SUPPLIED RECORDS:
== Segment start ==
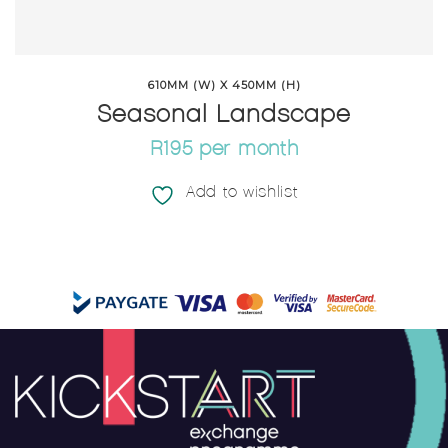
610MM (W) X 450MM (H)
Seasonal Landscape
R195 per month
Add to wishlist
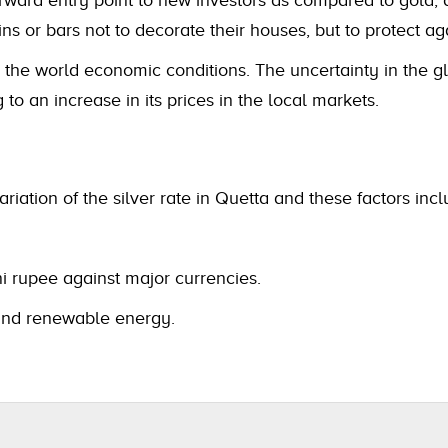
ns or bars not to decorate their houses, but to protect ag
y the world economic conditions. The uncertainty in the gl
 to an increase in its prices in the local markets.
riation of the silver rate in Quetta and these factors incl
i rupee against major currencies.
s and renewable energy.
== Segment end ==
YOUR GOAL:
Output the span from the line with "Add to wishlist" through the last line of the data, inclusive and exact, and omit every picture.

PROBLEM SOLUTION:
Add to wishlist
ns or bars not to decorate their houses, but to protect ag
y the world economic conditions. The uncertainty in the gl
 to an increase in its prices in the local markets.
riation of the silver rate in Quetta and these factors incl
i rupee against major currencies.
s and renewable energy.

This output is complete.